Go for Your Guns is the fifteenth album by the Isley Brothers. Released on April 16, 1977, on their T-Neck label, it was also the band's fifth album to be distributed by their deal with Epic. Released in mid-April 1977, the album peaked a month later at No. 1 on Billboards Top Soul chart, and at No. 6 on the Billboard 200.

The album was remastered and expanded for inclusion in the 2015 released CD box set The RCA Victor & T-Neck Album Masters, 1959–1983.

==Overview==
===Recording===
After four albums that were assisted by producers Malcolm Cecil and Robert Margouleff in California, the Isley Brothers decided to stay in the East Coast choosing to record at upstate New York's Bearsville Studios, not too far from the brothers' T-Neck label in neighboring New Jersey at Chris Jasper's insistence. The album was engineered by John Holbrook assisted by Tom Mark. It was mixed at Mediasound in New York City with Holbrook as mix engineer.

The album also noted Ron Isley's growing transition into singing more ballads, though he still performed lead on some of the band's funkier recordings on the album.
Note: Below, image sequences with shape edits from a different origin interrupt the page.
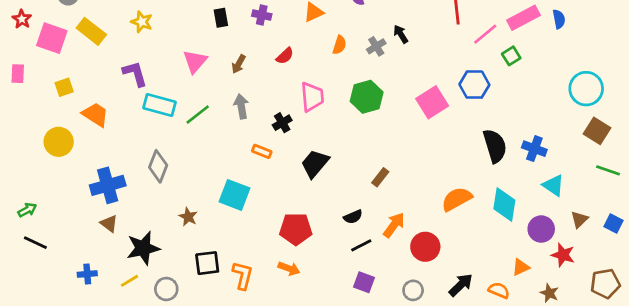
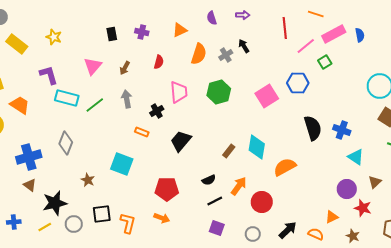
orange semicircle: (339, 45) -> (199, 54), size x1.5
red semicircle: (285, 56) -> (159, 62), turned -32
cyan diamond: (504, 204) -> (257, 147), moved
gray circle: (166, 289) -> (74, 224), moved

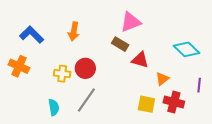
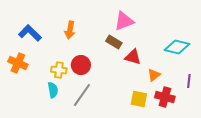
cyan diamond: (187, 49) -> (177, 47), turned -30
cyan semicircle: (54, 107) -> (53, 90), moved

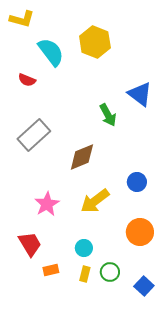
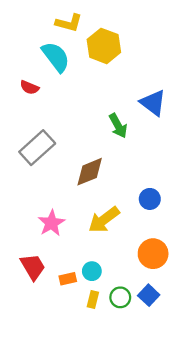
yellow L-shape: (22, 19) -> (69, 23), moved
orange rectangle: (51, 270) -> (68, 279), moved
blue square: (144, 286) -> (149, 295), moved

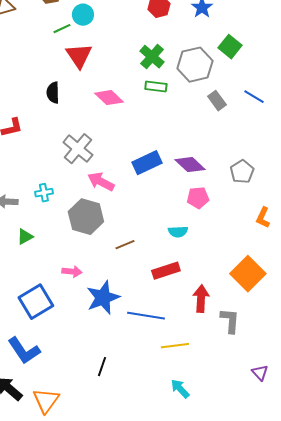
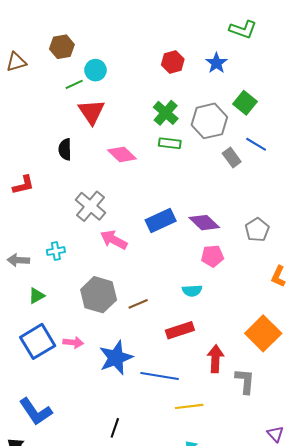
blue line: (254, 97) -> (256, 144), moved
gray hexagon: (86, 217) -> (99, 295), moved
pink arrow: (72, 272) -> (73, 342), moved
blue square: (36, 302) -> (38, 341), moved

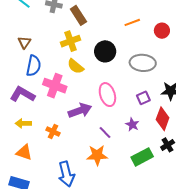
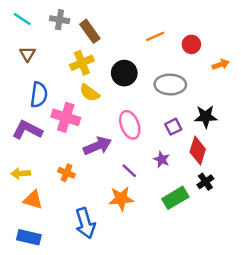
brown triangle: (24, 42) -> (27, 54), moved
yellow arrow: (23, 123) -> (21, 173), moved

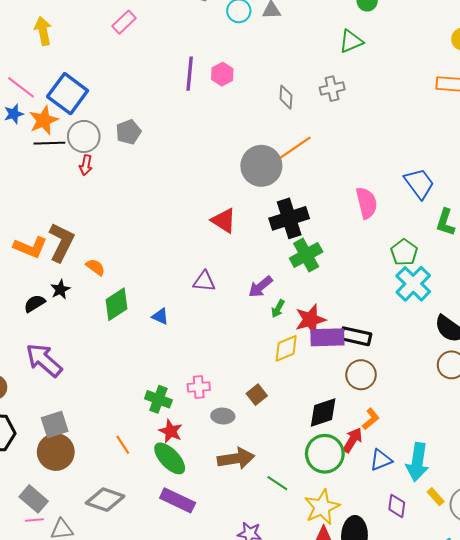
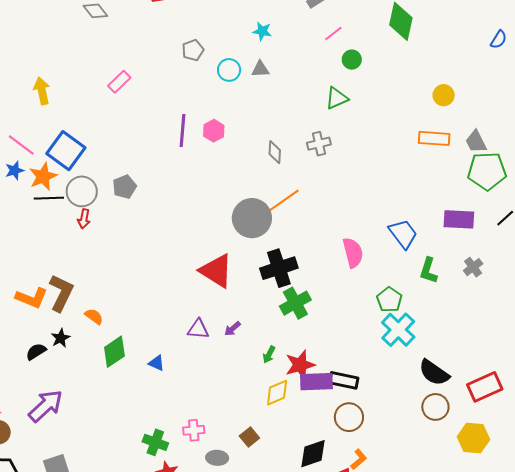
red triangle: (224, 221) -> (216, 271), size x1.4
purple arrow: (260, 287) -> (232, 329), moved, size x0.7
purple arrow: (44, 360) -> (46, 406), turned 96

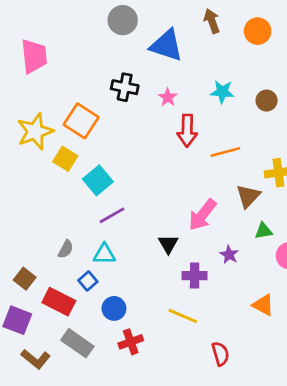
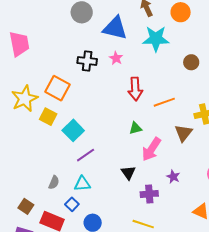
cyan star: (222, 92) -> (156, 39), moved, size x1.5
pink star: (168, 97) -> (116, 58), moved
green triangle: (264, 231) -> (135, 128), moved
Though they had changed their location and had some minor changes during production, most of the direction of the album remained the same as it had for other albums, with stronger emphasis on rock music as evident in the songs "Climbing Up the Ladder" and "Livin' in the Life" than they had on previous albums.

===Reception===

Released in 1977, the album became one of their longest-running chart successes on the album chart staying on the charts for 40 weeks and spawning several singles including "The Pride", "Livin' in the Life" and the ballad "Voyage to Atlantis", while the funk ballad "Footsteps in the Dark", although never released as a single, became one of the brothers' most popular songs in their repertoire and would be sampled constantly, most famously by rapper Ice Cube in his hit, "It Was a Good Day". The album was certified platinum in July 1977, then eventually went double platinum by the Recording Industry Association of America (RIAA), with shipments of two million copies.

Professional ratings
Review scores
| Source | Rating |
| AllMusic |  |
| Christgau's Record Guide | B |
| Pitchfork | 8.7/10 |
| The Rolling Stone Album Guide |  |

==Track listing==
Unless otherwise indicated, information is taken from Allmusic.com and is based on Liner notes

Side one
| No. | Title | Length |
|---|---|---|
| 1. | "The Pride (Part 1 & 2)" | 5:33 |
| 2. | "Footsteps in the Dark (Part 1 & 2)" | 5:07 |
| 3. | "Tell Me When You Need It Again (Part 1 & 2)" | 5:06 |

Side two
| No. | Title | Length |
|---|---|---|
| 4. | "Climbin' Up the Ladder (Part 1 & 2)" | 6:39 |
| 5. | "Voyage to Atlantis" | 4:32 |
| 6. | "Livin' in the Life" | 4:15 |
| 7. | "Go for Your Guns" | 2:16 |

2011 reissue bonus tracks
| No. | Title | Length |
|---|---|---|
| 8. | "Voyage to Atlantis" (Alternate Version) | 6:33 |
| 9. | "The Pride (Part 1)" (Single Version) | 3:25 |
| 10. | "Voyage to Atlantis" (Single Version) | 3:53 |

2016 reissue bonus tracks
| No. | Title | Length |
|---|---|---|
| 8. | "The Pride (Disco Mix)" (Bonus Track) | 5:29 |
| 9. | "Voyage to Atlantis (Mono Single Version)" (Bonus Track) | 3:54 |
| 10. | "Livin' in the Life/Go for Your Guns (Disco Version)" (Bonus Track) | 6:29 |

==Personnel==
- The Isley Brothers
- Ronald Isley - lead vocals, background vocals
- Rudolph Isley - background vocals
- O'Kelly Isley - background vocals
- Ernie Isley - background vocals (2, 5), congas (2, 5), 12-String guitar (2, 5), electric guitar (1–2, 5), rhythm guitar, drums
- Marvin Isley - background vocals (2, 5), bass
- Chris Jasper - background vocals (2, 5), tambourine (2, 5), piano (2, 5), synthesizer (2, 5), keyboards
- Guest Musician
- Everett Collins - congas (3)

==Charts==

| Chart (1977) | Peak position |
|---|---|
| Billboard Pop Albums | 6 |
| Billboard Top Soul Albums | 1 |

==Certifications==

| Region | Certification | Certified units/sales |
| United States (RIAA) | 2× Platinum | 2,000,000^{^} |
^{^} Shipments figures based on certification alone.